Take advantage of downtime. “Students rarely have class straight through from eight in the morning to noon,” says Ploeger. “Utilize that time between classes to study. Practice is another time that is overlooked. That’s two or three hours you could be using to ask questions, study, and get your proficiencies done.”
If you’re assigned to work several hours in the athletic training room and there aren’t any athletes coming in, you can use that time to your advantage as well. Quiz yourself and each other for an upcoming test or complete some smaller tasks on your to-do list. Save the bigger assignments for the evenings when you have peace and quiet in your room or at the library.
Just say ‘no.’ It’s okay to say no. Though you’re motivated to help other people, it’s important to take care of your needs first, including both your physical and mental health. If you are operating with a lack of sleep, try to shift your academic schedule or reorganize plans in your social calendar.
“Athletic trainers are people persons. We’re inclined to serve and when we’re asked to do something, we do it. We sometimes take on too much,” says Ingersoll. “You’ve got to be honest with people—not taking on too much must be a priority for you.”

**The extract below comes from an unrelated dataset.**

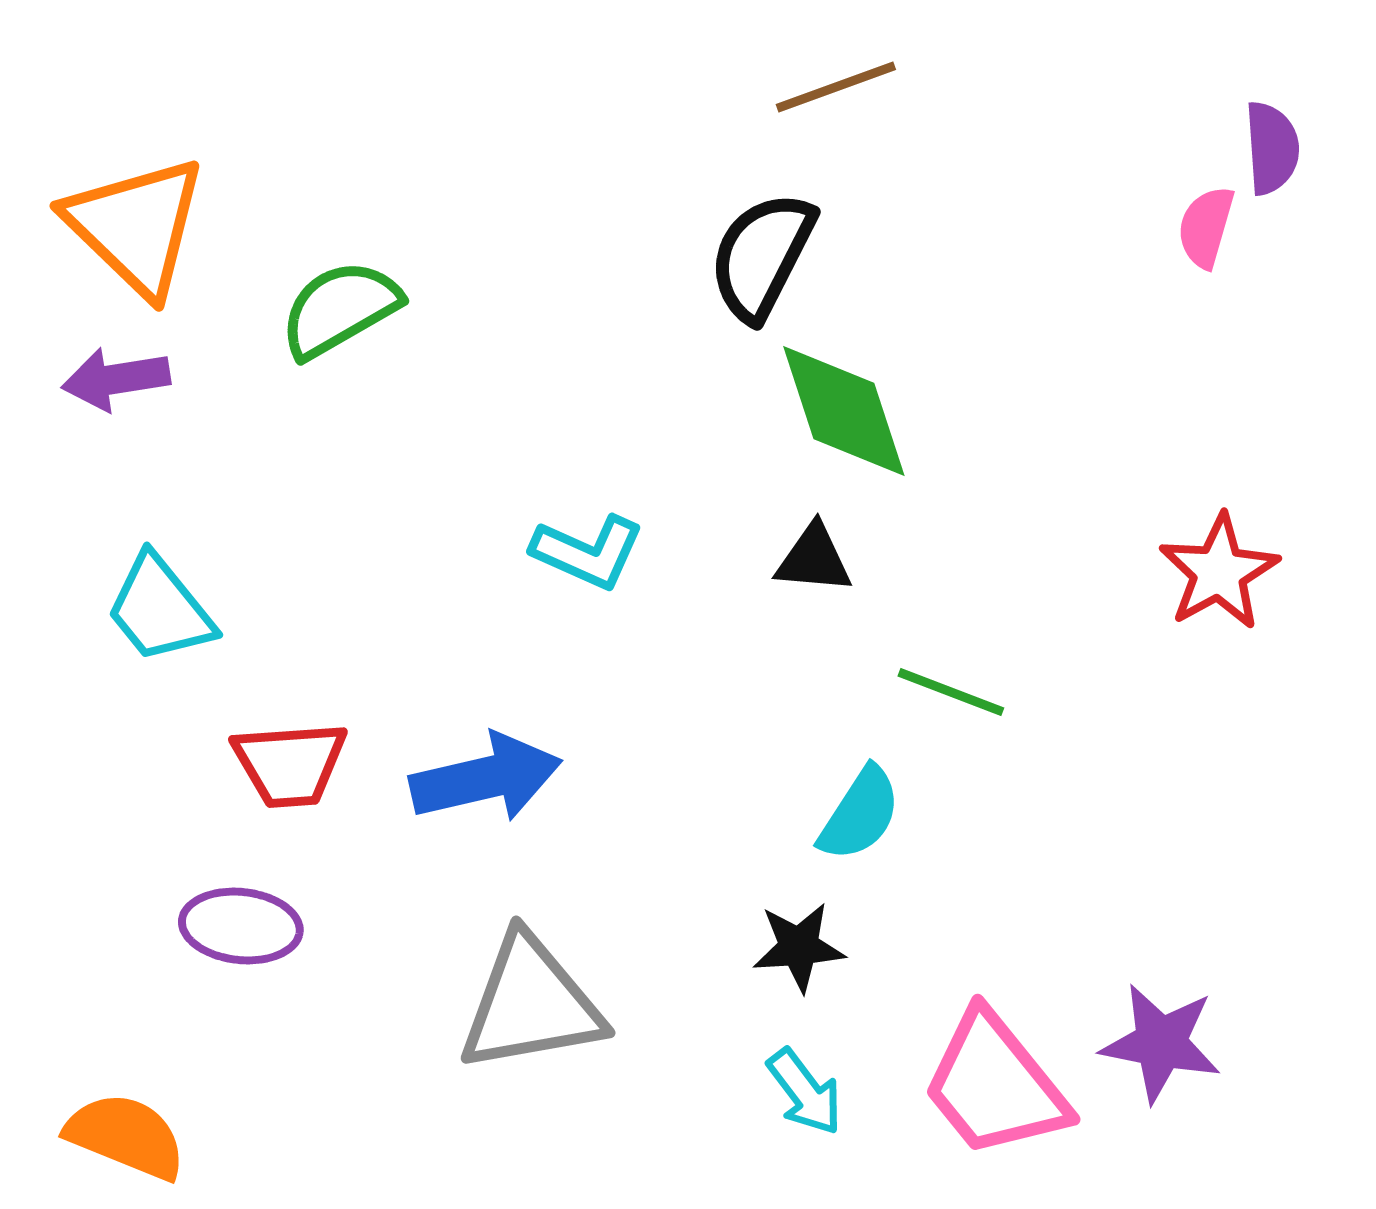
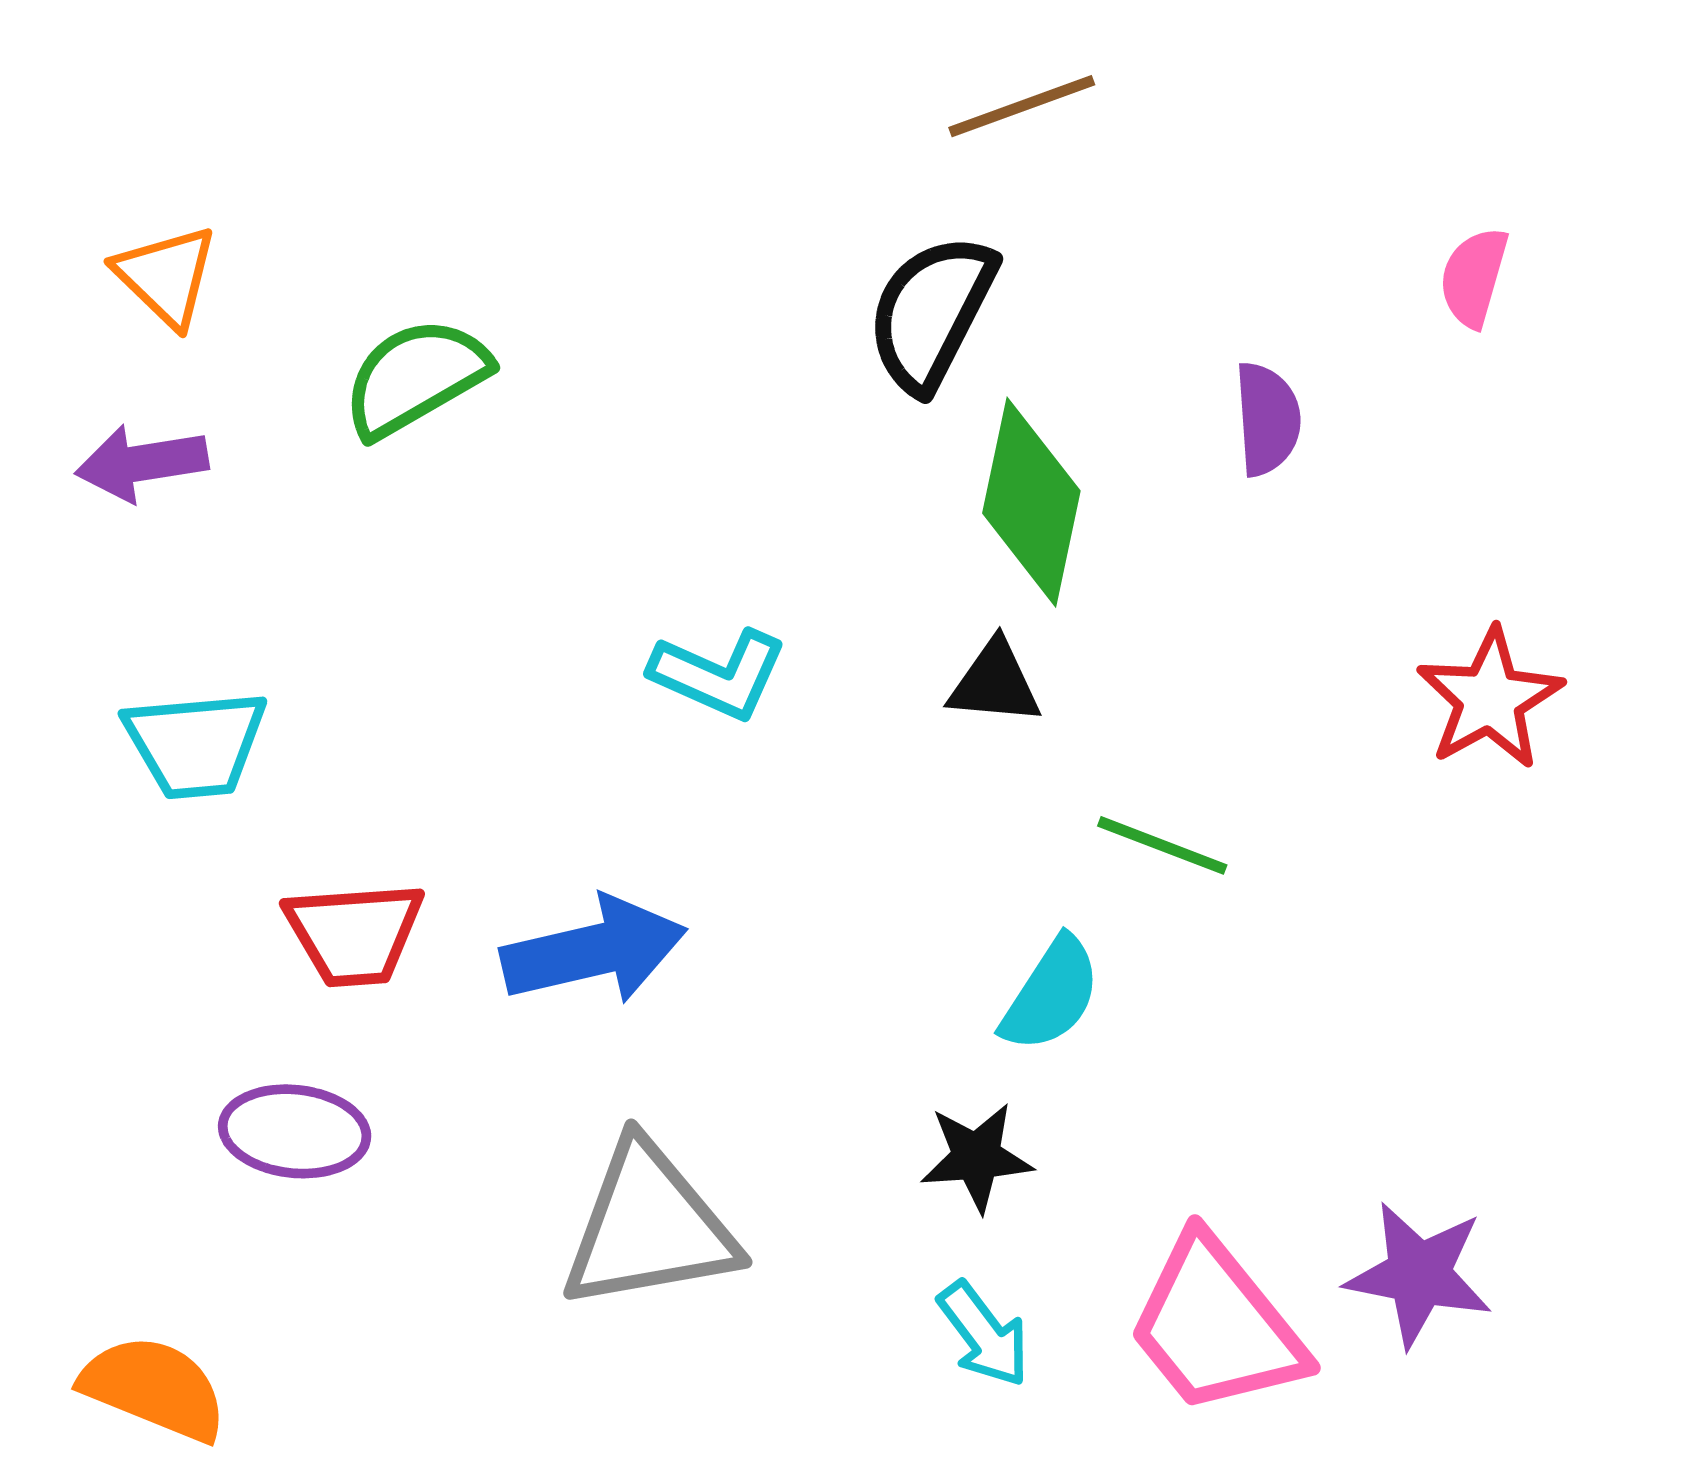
purple semicircle: (1272, 148) -> (1267, 419), moved
orange triangle: (136, 226) -> (166, 276), size x0.6
green diamond: (844, 411) -> (1031, 502), turned 30
cyan trapezoid: (160, 609) -> (196, 744), turned -56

End of the line. Athletic training students are no strangers to feeling overwhelmed. So what should you do when you feel like you’re at the end of your rope? Talk to someone. Whether you start with a professor, your clinical instructor, or even your program director, they’re going to want to help you.
“Communication is the key,” says Ingersoll. “People appreciate the fact that you’re communicating when you’re struggling with your time management. Nobody will be happy, including the student who’s falling behind, if it turns into an emergency situation.”
“The worst thing that can happen is for the student just to be too embarrassed or afraid to talk to anybody,” says Ploeger. “We can often help a student if they come to us midway through the semester, but once the semester is over and grades are given, there’s no changing them.”
Lancaster says that burnout is a big problem in athletic training, and there’s no use in feeling exhausted while you’re still a student. “We understand that it’s a time-demanding job,” says Lancaster. “And sometimes you just need to walk away for a little bit, so I encourage students to talk to someone.
“At the same time, students have and currently are completing athletic training programs all over the country,” continues Lancaster. “If you truly want to become a certified athletic trainer, it can be done!”